Copyright © 2019 The Author(s). Published by Wolters Kluwer Health, Inc. on behalf of the American Academy of Orthopaedic Surgeons.

Entities:  

Year:  2019        PMID: 31875199      PMCID: PMC6903823          DOI: 10.5435/JAAOSGlobal-D-18-00082

Source DB:  PubMed          Journal:  J Am Acad Orthop Surg Glob Res Rev        ISSN: 2474-7661


The acute presentation of extremity weakness is a potentially emergent situation, which may result in consultation of the spine service. Although there are many pathologies of spinal etiology (including compression due to hemorrhage, infection, neoplasm, or disk herniation) that may result in the sudden onset of weakness without inciting trauma, the examining orthopaedic surgeon or neurosurgeon should consider other nonspinal etiologies in their differential diagnosis. Thyrotoxic periodic paralysis (TPP) is one such condition that, while rare, can result in notable sequelae if unrecognized and untreated. TPP is a condition characterized by thyrotoxicosis, hypokalemia, and paralysis, most often occurring in men of Asian or Hispanic descent.[1,2] Although uncommon, it is increasingly reported in the United States because of the rising immigrant population. The paralysis associated with this condition most often affects the lower extremities. The hypokalemia results from an intracellular shift of potassium induced by thyroid hormone sensitization of Na+/K+ ATPase.[1] It is important for clinicians to be aware of the pathology and presentation of TPP because it often manifests similarly to another condition, familial periodic paralysis. Misdiagnosis can result in delay of appropriate treatment. Although both conditions may present with paralysis and hypokalemia, subtle differences, such as no family history of paralysis, hyperthyroid symptoms, male sex, and presentation between second and fourth decades of life, can aid in the diagnosis of TPP. Prompt diagnosis allows for definitive management of TPP, which includes nonselective beta-blockers and correction of hyperthyroidism.[1,3] The following case report demonstrates a case of TPP with lower extremity paralysis for which the orthopaedic spine service was consulted.

Case Report

Clinical Course

Our patient is a 32-year-old Hispanic man with no known medical history, who presented to the emergency department with a chief complaint of rapid onset of bilateral lower extremity weakness. He was initially evaluated by the emergency department physician and sent for a CT scan of his cervical and lumbar spine, as well as MRI of his lumbar spine. During the MRI study, he began to complain of severe substernal chest pain and became tachycardic and diaphoretic. Therefore, the study was terminated, with only sagittal T2 images having been obtained. At this point, orthopaedic spine consultation was placed, and the patient was evaluated by the orthopaedic service. The patient was anxious appearing. He reported rapid progression of bilateral lower extremity weakness, since its onset the evening before presentation, from which he was no longer able to ambulate. He also reported heart palpitations, chest pain, and feelings of generalized anxiety. He denied any recent trauma, illness, or history of similar occurrence. He denied any paresthesias, fevers, chills, or constitutional symptoms.

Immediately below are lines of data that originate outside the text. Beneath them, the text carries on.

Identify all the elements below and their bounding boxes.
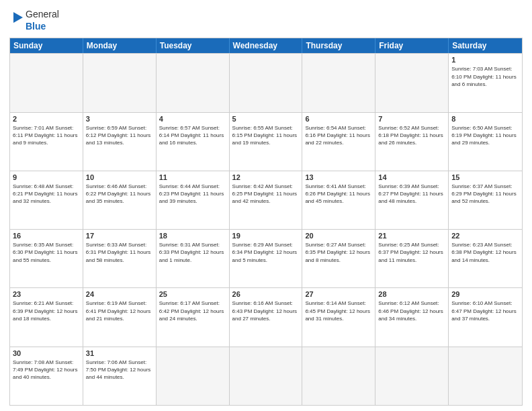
day-info: Sunrise: 7:03 AM Sunset: 6:10 PM Dayligh… [451,65,519,88]
calendar-cell: 6Sunrise: 6:54 AM Sunset: 6:16 PM Daylig… [302,113,375,171]
day-number: 16 [13,232,80,240]
calendar-body: 1Sunrise: 7:03 AM Sunset: 6:10 PM Daylig… [10,53,522,405]
calendar-row-3: 16Sunrise: 6:35 AM Sunset: 6:30 PM Dayli… [10,229,522,287]
calendar-cell: 3Sunrise: 6:59 AM Sunset: 6:12 PM Daylig… [83,113,157,171]
day-number: 6 [305,115,372,123]
logo-general: General [26,9,59,19]
calendar-cell: 26Sunrise: 6:16 AM Sunset: 6:43 PM Dayli… [230,288,303,346]
day-of-week-tuesday: Tuesday [157,38,230,53]
calendar-cell: 15Sunrise: 6:37 AM Sunset: 6:29 PM Dayli… [449,171,522,229]
day-number: 24 [86,290,153,298]
day-number: 31 [86,349,153,357]
calendar-cell: 9Sunrise: 6:48 AM Sunset: 6:21 PM Daylig… [10,171,83,229]
calendar-cell: 31Sunrise: 7:06 AM Sunset: 7:50 PM Dayli… [83,347,157,405]
day-number: 15 [451,173,519,181]
day-number: 5 [232,115,300,123]
calendar-cell: 23Sunrise: 6:21 AM Sunset: 6:39 PM Dayli… [10,288,83,346]
day-of-week-saturday: Saturday [449,38,522,53]
day-number: 20 [305,232,372,240]
day-info: Sunrise: 6:19 AM Sunset: 6:41 PM Dayligh… [86,300,153,322]
calendar-cell: 17Sunrise: 6:33 AM Sunset: 6:31 PM Dayli… [83,230,157,287]
day-info: Sunrise: 6:23 AM Sunset: 6:38 PM Dayligh… [451,241,519,264]
calendar-cell [157,54,230,111]
day-info: Sunrise: 7:01 AM Sunset: 6:11 PM Dayligh… [13,124,80,147]
calendar-cell [302,54,375,111]
day-number: 18 [159,232,226,240]
day-info: Sunrise: 6:21 AM Sunset: 6:39 PM Dayligh… [13,300,80,322]
calendar-cell: 10Sunrise: 6:46 AM Sunset: 6:22 PM Dayli… [83,171,157,229]
day-number: 12 [232,173,300,181]
header: General Blue [9,8,523,32]
calendar-cell: 30Sunrise: 7:08 AM Sunset: 7:49 PM Dayli… [10,347,83,405]
day-number: 14 [378,173,445,181]
calendar-cell: 25Sunrise: 6:17 AM Sunset: 6:42 PM Dayli… [157,288,230,346]
calendar-cell: 19Sunrise: 6:29 AM Sunset: 6:34 PM Dayli… [230,230,303,287]
calendar-header: SundayMondayTuesdayWednesdayThursdayFrid… [10,38,522,53]
day-info: Sunrise: 6:55 AM Sunset: 6:15 PM Dayligh… [232,124,300,147]
calendar-cell: 2Sunrise: 7:01 AM Sunset: 6:11 PM Daylig… [10,113,83,171]
day-info: Sunrise: 7:06 AM Sunset: 7:50 PM Dayligh… [86,359,153,381]
calendar-cell: 24Sunrise: 6:19 AM Sunset: 6:41 PM Dayli… [83,288,157,346]
calendar-cell: 12Sunrise: 6:42 AM Sunset: 6:25 PM Dayli… [230,171,303,229]
day-number: 17 [86,232,153,240]
day-info: Sunrise: 6:59 AM Sunset: 6:12 PM Dayligh… [86,124,153,147]
day-info: Sunrise: 6:16 AM Sunset: 6:43 PM Dayligh… [232,300,300,322]
calendar-cell: 22Sunrise: 6:23 AM Sunset: 6:38 PM Dayli… [449,230,522,287]
day-info: Sunrise: 6:25 AM Sunset: 6:37 PM Dayligh… [378,241,445,264]
day-number: 22 [451,232,519,240]
day-number: 9 [13,173,80,181]
svg-marker-0 [13,12,23,23]
calendar-cell: 5Sunrise: 6:55 AM Sunset: 6:15 PM Daylig… [230,113,303,171]
day-of-week-wednesday: Wednesday [230,38,303,53]
calendar-row-2: 9Sunrise: 6:48 AM Sunset: 6:21 PM Daylig… [10,171,522,229]
logo-text: General Blue [26,8,59,32]
calendar-cell: 1Sunrise: 7:03 AM Sunset: 6:10 PM Daylig… [449,54,522,111]
day-of-week-friday: Friday [375,38,449,53]
logo-container: General Blue [9,8,59,32]
calendar-row-4: 23Sunrise: 6:21 AM Sunset: 6:39 PM Dayli… [10,287,522,346]
day-info: Sunrise: 6:17 AM Sunset: 6:42 PM Dayligh… [159,300,226,322]
calendar-cell: 14Sunrise: 6:39 AM Sunset: 6:27 PM Dayli… [375,171,449,229]
day-number: 29 [451,290,519,298]
day-of-week-thursday: Thursday [302,38,375,53]
calendar-cell [157,347,230,405]
day-info: Sunrise: 6:42 AM Sunset: 6:25 PM Dayligh… [232,183,300,205]
day-info: Sunrise: 6:48 AM Sunset: 6:21 PM Dayligh… [13,183,80,205]
day-number: 1 [451,56,519,64]
calendar-cell [449,347,522,405]
day-number: 25 [159,290,226,298]
calendar-cell: 29Sunrise: 6:10 AM Sunset: 6:47 PM Dayli… [449,288,522,346]
day-number: 11 [159,173,226,181]
calendar-row-5: 30Sunrise: 7:08 AM Sunset: 7:49 PM Dayli… [10,347,522,405]
day-number: 27 [305,290,372,298]
calendar-cell [230,54,303,111]
logo: General Blue [9,8,59,32]
calendar-cell [83,54,157,111]
calendar-cell: 13Sunrise: 6:41 AM Sunset: 6:26 PM Dayli… [302,171,375,229]
day-info: Sunrise: 6:37 AM Sunset: 6:29 PM Dayligh… [451,183,519,205]
day-info: Sunrise: 6:46 AM Sunset: 6:22 PM Dayligh… [86,183,153,205]
day-number: 26 [232,290,300,298]
day-of-week-sunday: Sunday [10,38,83,53]
calendar-cell [10,54,83,111]
day-number: 2 [13,115,80,123]
day-info: Sunrise: 7:08 AM Sunset: 7:49 PM Dayligh… [13,359,80,381]
day-info: Sunrise: 6:35 AM Sunset: 6:30 PM Dayligh… [13,241,80,264]
calendar-cell: 8Sunrise: 6:50 AM Sunset: 6:19 PM Daylig… [449,113,522,171]
calendar-row-1: 2Sunrise: 7:01 AM Sunset: 6:11 PM Daylig… [10,112,522,171]
day-info: Sunrise: 6:44 AM Sunset: 6:23 PM Dayligh… [159,183,226,205]
day-number: 3 [86,115,153,123]
day-number: 7 [378,115,445,123]
day-info: Sunrise: 6:41 AM Sunset: 6:26 PM Dayligh… [305,183,372,205]
day-info: Sunrise: 6:27 AM Sunset: 6:35 PM Dayligh… [305,241,372,264]
day-info: Sunrise: 6:52 AM Sunset: 6:18 PM Dayligh… [378,124,445,147]
calendar-cell [375,54,449,111]
day-info: Sunrise: 6:50 AM Sunset: 6:19 PM Dayligh… [451,124,519,147]
day-number: 4 [159,115,226,123]
day-info: Sunrise: 6:33 AM Sunset: 6:31 PM Dayligh… [86,241,153,264]
day-info: Sunrise: 6:57 AM Sunset: 6:14 PM Dayligh… [159,124,226,147]
day-info: Sunrise: 6:54 AM Sunset: 6:16 PM Dayligh… [305,124,372,147]
day-info: Sunrise: 6:39 AM Sunset: 6:27 PM Dayligh… [378,183,445,205]
calendar-cell [375,347,449,405]
calendar-cell: 11Sunrise: 6:44 AM Sunset: 6:23 PM Dayli… [157,171,230,229]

Examination, Laboratory Test Results, and Imaging

On examination, he had profound motor deficits in his bilateral lower extremities, with 0/5 muscle strength in the L2-S1 distribution. In the upper extremities, he also had evidence of profound weakness, with approximately 3/5 motor strength in the C5-T1 distributions. Sensation was intact globally. He was hyporeflexic in bilateral upper and lower extremities with no evidence of long tract signs including clonus or Hoffman's sign. Perianal sensation was intact, although the patient's rectal tone was decreased. Laboratory evaluation revealed potassium of 1.6 milliequivalents per liter (mEq/L) (normal: 3.5 to 5.0 mEq/L), and phosphorous of 1.7 milligrams per deciliter (mg/dL) (normal: 2.5 to 4.5 mg/dL). There were no other notable electrolyte abnormalities. The patient's pulse was 139 beats per minute. ECG obtained after his aborted MRI demonstrated wide-QRS-complex tachycardia (QRS interval 164 milliseconds). Amiodarone was administered after which the patient's heart rate was well controlled and the QRS interval normalized. Subsequent thyroid function tests revealed hyperthyroidism and thyrotoxicosis (T4 = 18.4 micrograms per deciliter (μg/dL), T3 = 2.52 nanograms per milliliter (ng/mL), and thyroid stimulating hormone = 0.018 milliunits per liter (mU/mL)) (normal: T4 4.6 to 12 μg/dL; T3 0.8 to 2.0 ng/mL; TSH 0.4 to 4.0 mU/L, respectively). The CT and MRI imaging studies of the patient's spine ordered before orthopaedic consultation demonstrated no evidence of compression or other notable abnormalities. Neurology and endocrinology consultation was recommended and obtained. Intravenous potassium was administered after which, on repeat evaluation by the orthopaedic team, the patient was found to have dramatic improvements of his previously appreciated motor deficits. Therefore, completion of MRI evaluation of the entire spine was deemed unnecessary, and care was deferred to medical subspecialties, with the orthopaedic team following closely.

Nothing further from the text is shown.